This does need to elucidated unequivocally. I don't think it is my role to impact Iota's launch. Come-from-Beyond demonstrates a very high S/N ratio, he has brought important ideas to the community which have even aided my design, and who knows I might even want to work with him. Let him get a return on his investment. I have said enough for the time being. I can say more at a future date.
I don't think a general discussion about why you see blocks as essential will be seen as an attack on Iota. I'd also like to know for my own learning process what ambiguities in particular you are referring to with double spends in a generic system with multiple chains of POW.
I want to write that white paper.
I want to write that white paper.
That's good, but it's a shame you can't talk about the ambiguity; I think it's possible you may have overlooked something in your analysis. There again, I may be plainly wrong, but I am happy to be proved wrong.
For us to be sure that all chains would never end up creating a double-spend (i.e. that they watch each other in real-time) would require signing all transactions
synchronously (one after the other, so the entire world has a simultaneity requirement to stand in a global queue to send a transaction), which is of course impractical.
So there will be windows of propagation wherein double-spends can be inserted in various places in the DAG that invalidate good transactions.

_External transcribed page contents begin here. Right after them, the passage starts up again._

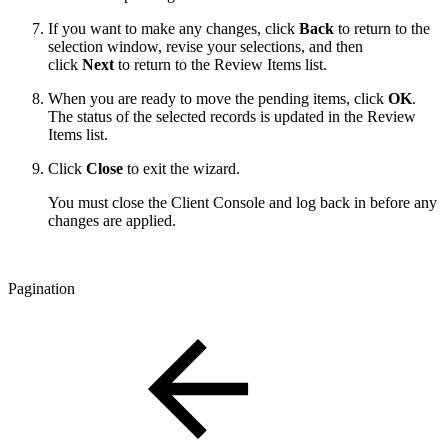
If you want to make any changes, click
Back
to return to the
selection window, revise your selections, and then
click
Next
to return to the Review Items list.
When you are ready to move the pending items, click
OK
.
The status of the selected records is updated in the Review
Items list.
Click
Close
to exit the wizard.
You must close the Client Console and log back in before any
changes are applied.
Pagination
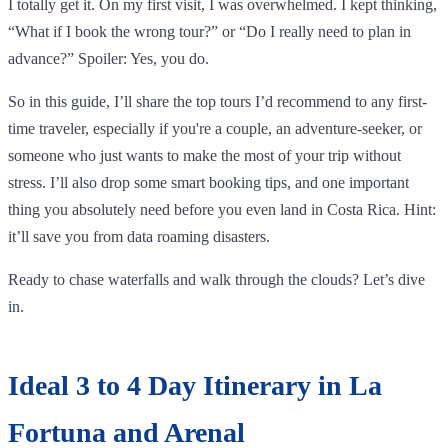
I totally get it. On my first visit, I was overwhelmed. I kept thinking,
“What if I book the wrong tour?” or “Do I really need to plan in
advance?” Spoiler: Yes, you do.
So in this guide, I’ll share the top tours I’d recommend to any first-
time traveler, especially if you're a couple, an adventure-seeker, or
someone who just wants to make the most of your trip without
stress. I’ll also drop some smart booking tips, and one important
thing you absolutely need before you even land in Costa Rica. Hint:
it’ll save you from data roaming disasters.
Ready to chase waterfalls and walk through the clouds? Let’s dive
in.
Ideal 3 to 4 Day Itinerary in La
Fortuna and Arenal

The ambiguity is which of the double-spends is the valid one. You proposed a rule that selects the double-spend with the greatest succeeding cumulative proof-of-work, but it is possible this is also ambiguous. Can you really not graph scenarios to confirm this to yourself? I suspect your myopia is because you didn't do a holistic analysis. Incorporate the first paragraph above and then suddenly it becomes clear that the longest chain rule is ambiguous within the propagation window of asynchronous activity. Now do you start to see why it is impossible to resolve ambiguity without a block chain.
Fuserleer pay attention.
In that case can't you drop both of the transactions ? If it's truly impossible to form consensus on which of 2 conflicting tx is supposed to be apended/included then drop them both.
But maybe I'm thinking a little to simple here and am missing the bigger picture.